Ensure that the volume is nine milliliters, and then split the sample in two 12 milliliter glass vials. Then add 0.5 milliliters of ultra pure water in one of the vials and 0.5 milliliter of 10X phosphate buffered saline in the other vial. Turn on the digital light scattering instrument, and set the desired temperature to 20 degrees Celsius until it stabilizes.
Then set the instrument parameters as shown here. Fill the plastic cuvette with one milliliter of nanoparticle suspension, and start the measurement. Report the measured size depending on the solvent that was used.
Seed approximately 50, 000 cells on sterile 1.5 cover slips placed in six-well plate to obtain a cell density of approximately 30%Then add culture medium in order to have a final volume of three milliliters in each well. Incubate the cells for 24 hours under standard culture conditions. The next day, add three microliters of the nanoparticle solution for a final falcarindiol concentration of five micromolar.
Then return the cells to the incubator for 24 hours. After 24 hours of treatment, wash the cells twice with PBS, and then fix them in 4%formaldehyde for 10 minutes at room temperature. Following fixation, permeabilize the cells with 0.1%Triton X-100 for 30 minutes.
Then wash them twice with PBS, and stain them with 250 microliters of 300 nanomolar DAPI for five minutes, protected from light. Place the cover slip onto a slide using a drop of PBS. Turn to a 150x subjective, and transfer the slide to the stage of a wide-field fluorescence microscope equipped with an electron multiplied CCD camera.

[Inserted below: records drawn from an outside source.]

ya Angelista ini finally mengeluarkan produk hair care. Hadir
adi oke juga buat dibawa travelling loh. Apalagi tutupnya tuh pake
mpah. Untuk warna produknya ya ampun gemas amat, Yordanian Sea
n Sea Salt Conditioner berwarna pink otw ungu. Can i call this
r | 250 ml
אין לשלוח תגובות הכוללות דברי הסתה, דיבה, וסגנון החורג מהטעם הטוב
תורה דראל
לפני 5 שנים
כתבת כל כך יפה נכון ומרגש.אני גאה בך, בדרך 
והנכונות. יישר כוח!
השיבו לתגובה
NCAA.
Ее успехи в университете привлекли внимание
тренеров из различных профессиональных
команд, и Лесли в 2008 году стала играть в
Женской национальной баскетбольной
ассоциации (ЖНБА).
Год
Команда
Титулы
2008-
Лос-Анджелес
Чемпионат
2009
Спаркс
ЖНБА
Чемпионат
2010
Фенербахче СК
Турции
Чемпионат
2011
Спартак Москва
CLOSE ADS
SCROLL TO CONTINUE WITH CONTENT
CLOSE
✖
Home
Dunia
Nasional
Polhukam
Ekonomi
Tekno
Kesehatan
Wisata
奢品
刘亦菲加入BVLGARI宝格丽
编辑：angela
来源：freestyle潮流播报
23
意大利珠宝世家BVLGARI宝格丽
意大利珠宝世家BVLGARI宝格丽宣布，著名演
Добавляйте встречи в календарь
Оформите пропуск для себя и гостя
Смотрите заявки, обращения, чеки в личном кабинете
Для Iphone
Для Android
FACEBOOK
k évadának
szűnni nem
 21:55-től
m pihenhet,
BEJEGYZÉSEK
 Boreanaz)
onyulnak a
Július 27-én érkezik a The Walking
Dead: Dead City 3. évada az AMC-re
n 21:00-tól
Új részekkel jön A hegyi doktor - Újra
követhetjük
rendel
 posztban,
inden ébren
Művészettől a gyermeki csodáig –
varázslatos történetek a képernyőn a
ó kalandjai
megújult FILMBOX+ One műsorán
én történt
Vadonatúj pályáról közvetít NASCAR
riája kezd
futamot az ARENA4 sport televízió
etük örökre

Image cells using the GFP-LP channel. Additionally, verify the uptake of the nanoparticles into the cells by taking confocal microscopy images using a 63x oil objective with a numerical aperture of 1.4. Image DiI using an argon laser at 514 nanometers and DAPI using a two-photon laser at 780 nanometers.

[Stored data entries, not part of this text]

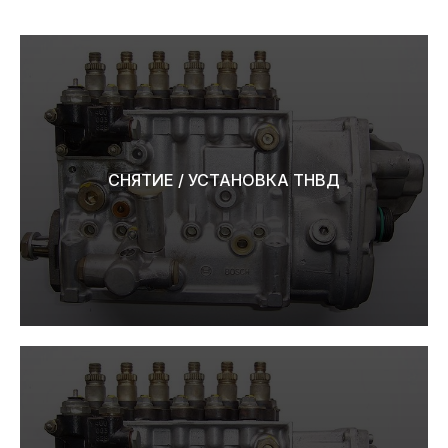
СНЯТИЕ / УСТАНОВКА ТНВД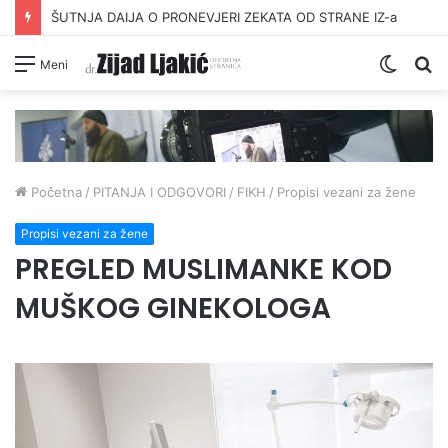
ŠUTNJA DAIJA O PRONEVJERI ZEKATA OD STRANE IZ-a
Switc
Pr
Meni
skin
Početna
/
PITANJA I ODGOVORI
/
FIKH
/
Propisi vezani za žene
Propisi vezani za žene
PREGLED MUSLIMANKE KOD
MUŠKOG GINEKOLOGA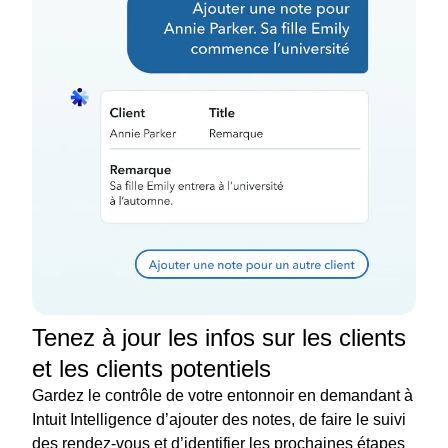
Tenez à jour les infos sur les clients
et les clients potentiels
Gardez le contrôle de votre entonnoir en demandant à
Intuit Intelligence d’ajouter des notes, de faire le suivi
des rendez-vous et d’identifier les prochaines étapes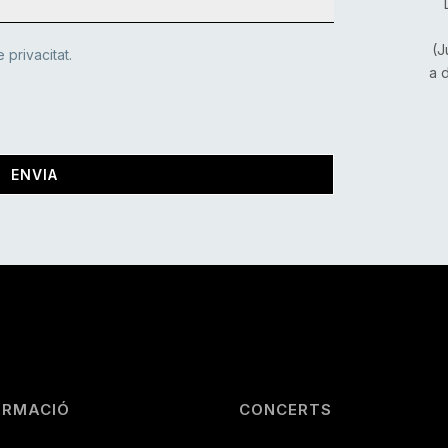
(J
 privacitat.
a 
ENVIA
ORMACIÓ
CONCERTS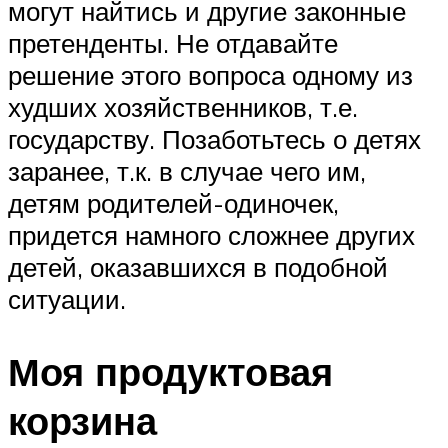
могут найтись и другие законные
претенденты. Не отдавайте
решение этого вопроса одному из
худших хозяйственников, т.е.
государству. Позаботьтесь о детях
заранее, т.к. в случае чего им,
детям родителей-одиночек,
придется намного сложнее других
детей, оказавшихся в подобной
ситуации.
Моя продуктовая
корзина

Uncoated nanoparticles of falcarindiol formed in water and measured in PBS showed high polydispersity, with PD index of 0.571. This value indicates broad and nonuniform distribution of particle sizes. In contrast, lipid coated nanoparticles of falcarindiol fabricated in this video were of 74.1 nanometers with a polydispersity index of 0.182, indicated a relatively monodisperse and uniform distribution of particle sizes.
As a first observation of the nanoparticles inside the cells, epifluorescence microscopy images were acquired after 24 hours of treatment. The nanoparticles were visualized as white, bright dots, and it could be hypothesized that nanoparticles were located inside the cells surrounding the nucleus. To verify that falcarindiol nanoparticles had entered the cells, confocal microscopy was performed on the cells as well.
A large number of nanoparticles are shown here, scattered in the cytoplasm in every cell. These results show that nanoparticles act as a stable drug delivery system for falcarindiol. While attempting this procedure, it's important to inject the solution at the right injection speed, keeping the seeding steady, in the center, to ensure proper mixing.
This procedure can be used for any hydrophobic drug to formulate therapeutic nanoparticles or for imaging agents to formulate diagnostic nanoparticles that can be used in various disease conditions, such as cancer. This technique enabled more research to be conducted on the mechanism by which the nanoparticles get taken up by cells, as well as its live cell imaging and on studying the anticancer effect of the drug.